How to address real estate in a Georgia estate plan

On Behalf of | Oct 16, 2023 | Estate Planning & Probate

People who are putting together an estate plan need to address a lifetime of resources and relationships in their documents. They will generally focus on their closest loved ones and personal values when determining how to allocate certain resources.

The more valuable someone’s property is, the more important it will be to properly address it in their estate planning paperwork. For the average adult in Georgia, the home where they live will be their single most valuable personal asset. The simplest solution for real property may be including it in a will, but that arrangement does not prevent someone from selling it and may lead to tax liability.

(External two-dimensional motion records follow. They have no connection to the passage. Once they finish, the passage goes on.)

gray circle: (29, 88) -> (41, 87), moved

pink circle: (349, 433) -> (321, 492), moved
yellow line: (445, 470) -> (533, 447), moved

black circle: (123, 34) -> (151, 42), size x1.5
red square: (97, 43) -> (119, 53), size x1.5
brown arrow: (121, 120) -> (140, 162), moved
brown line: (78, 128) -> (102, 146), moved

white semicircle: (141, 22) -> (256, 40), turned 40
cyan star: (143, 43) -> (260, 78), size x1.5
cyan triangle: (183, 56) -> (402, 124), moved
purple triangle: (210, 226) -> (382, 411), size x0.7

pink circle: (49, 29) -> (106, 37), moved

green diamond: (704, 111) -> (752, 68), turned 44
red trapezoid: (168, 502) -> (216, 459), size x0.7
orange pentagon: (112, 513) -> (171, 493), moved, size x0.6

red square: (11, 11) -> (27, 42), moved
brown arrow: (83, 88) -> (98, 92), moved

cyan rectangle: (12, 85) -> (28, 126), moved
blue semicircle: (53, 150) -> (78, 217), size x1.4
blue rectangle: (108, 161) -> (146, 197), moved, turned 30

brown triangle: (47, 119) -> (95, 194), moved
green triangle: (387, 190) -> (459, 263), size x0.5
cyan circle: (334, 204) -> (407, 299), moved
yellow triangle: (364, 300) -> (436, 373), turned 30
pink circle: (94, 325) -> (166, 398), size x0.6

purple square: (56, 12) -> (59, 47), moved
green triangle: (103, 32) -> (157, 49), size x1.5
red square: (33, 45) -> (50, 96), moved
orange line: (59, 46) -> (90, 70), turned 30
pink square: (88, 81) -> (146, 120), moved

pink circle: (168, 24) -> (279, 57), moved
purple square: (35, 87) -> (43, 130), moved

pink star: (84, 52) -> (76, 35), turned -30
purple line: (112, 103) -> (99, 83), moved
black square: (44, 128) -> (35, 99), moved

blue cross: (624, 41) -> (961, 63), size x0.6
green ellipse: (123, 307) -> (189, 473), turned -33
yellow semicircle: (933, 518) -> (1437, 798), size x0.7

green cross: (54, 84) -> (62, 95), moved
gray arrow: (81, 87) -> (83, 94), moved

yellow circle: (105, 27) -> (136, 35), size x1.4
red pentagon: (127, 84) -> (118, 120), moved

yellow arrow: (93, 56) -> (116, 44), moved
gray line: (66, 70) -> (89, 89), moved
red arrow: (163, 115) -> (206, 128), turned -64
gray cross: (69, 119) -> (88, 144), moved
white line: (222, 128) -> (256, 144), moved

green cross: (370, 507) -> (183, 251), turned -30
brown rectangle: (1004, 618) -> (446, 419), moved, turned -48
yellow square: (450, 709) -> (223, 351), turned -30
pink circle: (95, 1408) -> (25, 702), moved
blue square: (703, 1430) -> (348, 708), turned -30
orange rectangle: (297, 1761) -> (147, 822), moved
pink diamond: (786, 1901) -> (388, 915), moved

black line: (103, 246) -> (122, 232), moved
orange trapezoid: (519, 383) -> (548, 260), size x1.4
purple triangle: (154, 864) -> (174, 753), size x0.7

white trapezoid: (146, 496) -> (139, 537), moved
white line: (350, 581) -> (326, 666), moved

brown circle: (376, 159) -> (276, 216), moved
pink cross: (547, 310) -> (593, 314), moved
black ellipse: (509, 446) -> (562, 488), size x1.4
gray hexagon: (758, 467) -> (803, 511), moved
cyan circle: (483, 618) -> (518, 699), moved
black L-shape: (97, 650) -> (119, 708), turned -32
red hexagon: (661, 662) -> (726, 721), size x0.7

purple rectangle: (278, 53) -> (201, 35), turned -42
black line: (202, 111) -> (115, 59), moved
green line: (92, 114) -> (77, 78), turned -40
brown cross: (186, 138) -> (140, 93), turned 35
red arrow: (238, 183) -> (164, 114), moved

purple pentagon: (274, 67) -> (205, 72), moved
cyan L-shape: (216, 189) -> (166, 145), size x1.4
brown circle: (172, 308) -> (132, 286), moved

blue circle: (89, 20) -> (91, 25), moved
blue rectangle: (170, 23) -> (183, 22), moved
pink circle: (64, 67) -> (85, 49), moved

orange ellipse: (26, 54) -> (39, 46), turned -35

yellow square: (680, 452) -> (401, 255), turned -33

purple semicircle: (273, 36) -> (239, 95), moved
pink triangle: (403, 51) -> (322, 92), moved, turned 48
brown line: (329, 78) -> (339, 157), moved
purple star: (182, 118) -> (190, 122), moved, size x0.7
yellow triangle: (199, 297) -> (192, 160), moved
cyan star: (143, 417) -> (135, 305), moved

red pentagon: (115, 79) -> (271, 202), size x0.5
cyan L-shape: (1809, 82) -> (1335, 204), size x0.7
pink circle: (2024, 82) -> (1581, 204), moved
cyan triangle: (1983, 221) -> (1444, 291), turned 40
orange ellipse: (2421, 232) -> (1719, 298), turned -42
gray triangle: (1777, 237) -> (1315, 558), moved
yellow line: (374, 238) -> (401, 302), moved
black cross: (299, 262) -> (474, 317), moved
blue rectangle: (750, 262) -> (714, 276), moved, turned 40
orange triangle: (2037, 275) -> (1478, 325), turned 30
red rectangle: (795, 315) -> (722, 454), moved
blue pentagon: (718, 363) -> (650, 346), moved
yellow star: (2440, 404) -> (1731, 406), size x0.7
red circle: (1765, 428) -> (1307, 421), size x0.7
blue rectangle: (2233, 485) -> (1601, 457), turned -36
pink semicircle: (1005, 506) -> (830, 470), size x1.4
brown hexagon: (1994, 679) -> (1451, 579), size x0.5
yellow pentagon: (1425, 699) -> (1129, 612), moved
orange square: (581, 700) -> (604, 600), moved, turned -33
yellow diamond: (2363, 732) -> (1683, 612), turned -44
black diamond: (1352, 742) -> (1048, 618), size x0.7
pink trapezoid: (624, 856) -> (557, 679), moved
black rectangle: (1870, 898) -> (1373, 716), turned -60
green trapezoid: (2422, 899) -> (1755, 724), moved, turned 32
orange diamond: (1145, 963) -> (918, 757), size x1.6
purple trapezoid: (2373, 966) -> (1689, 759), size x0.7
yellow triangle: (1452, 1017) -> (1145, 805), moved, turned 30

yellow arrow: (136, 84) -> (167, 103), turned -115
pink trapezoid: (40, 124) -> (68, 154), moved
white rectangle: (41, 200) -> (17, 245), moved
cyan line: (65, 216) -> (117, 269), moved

Not only can real property trigger conflicts among beneficiaries, but it could also put someone at risk of estate taxes or their beneficiaries at risk of capital gains taxes in the future. These are some of the ways that people address real property in their estate plans effectively.

Updating deeds

Perhaps someone has remarried, and they expect that their spouse will outlive them by years. They can sign a deed adding their spouse to the title of the property as a joint tenant with rights of survivorship. Children, grandchildren or romantic partners could also sign a deed to become joint tenants who have rights of survivorship when the original property owner dies. This arrangement bypasses probate court and largely eliminates tax concerns.

Establishing a trust

There are a variety of circumstances in which someone could use a trust to manage real property. Maybe they want their new spouse to live there but their children to inherit the home. Perhaps they want all of their grandchildren to share ownership of their property to use it as a vacation home. A trust allows someone to create more unusual and customized arrangements for the management and descent of their real property.

Arranging for its sale

Often, the immediate beneficiaries of a testator have no desire to move into the home where they live. Instead, they may prefer to receive a share of its value. Arranging to have the personal representative of an estate sell real property is a way to ensure that specific beneficiaries can share in the value of that property.

The best solution will be different in every case, and testators need to think carefully about the legacy they want to leave when putting together solutions for real property in their estate plans.